**Problem:** Every line from the one bearing "Fahrzeug einiges ab." through the last line of the entries should be printed exactly, with no other output.

━━━━━ Raw data ━━━━━

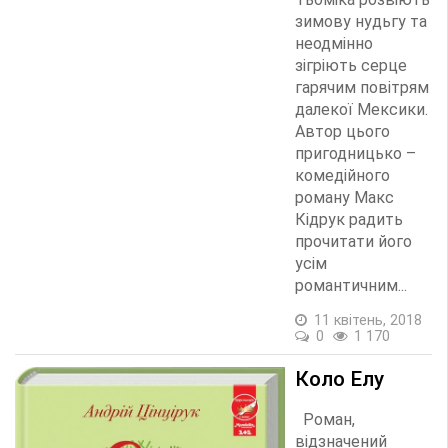
зимову нудьгу та
неодмінно
зігріють серце
гарячим повітрям
далекої Мексики.
Автор цього
пригодницько –
комедійного
роману Макс
Кідрук радить
прочитати його
усім
романтичним...
11 квітень, 2018
0
1 170
Коло Елу
Роман,
відзначений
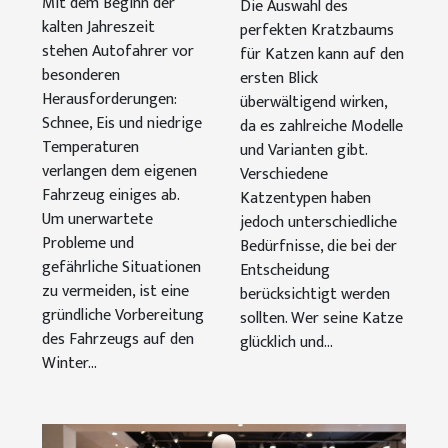
Mit dem Beginn der
Die Auswahl des
vorbereiten
für
kalten Jahreszeit
perfekten Kratzbaums
stehen Autofahrer vor
verschiedene
für Katzen kann auf den
besonderen
ersten Blick
Katzentypen?
Herausforderungen:
überwältigend wirken,
Schnee, Eis und niedrige
da es zahlreiche Modelle
Temperaturen
und Varianten gibt.
verlangen dem eigenen
Verschiedene
Fahrzeug einiges ab.
Katzentypen haben
Um unerwartete
jedoch unterschiedliche
Probleme und
Bedürfnisse, die bei der
gefährliche Situationen
Entscheidung
zu vermeiden, ist eine
berücksichtigt werden
gründliche Vorbereitung
sollten. Wer seine Katze
des Fahrzeugs auf den
glücklich und...
Winter...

━━━━━

**Answer for this exercise:**
Fahrzeug einiges ab.
Katzentypen haben
Um unerwartete
jedoch unterschiedliche
Probleme und
Bedürfnisse, die bei der
gefährliche Situationen
Entscheidung
zu vermeiden, ist eine
berücksichtigt werden
gründliche Vorbereitung
sollten. Wer seine Katze
des Fahrzeugs auf den
glücklich und...
Winter...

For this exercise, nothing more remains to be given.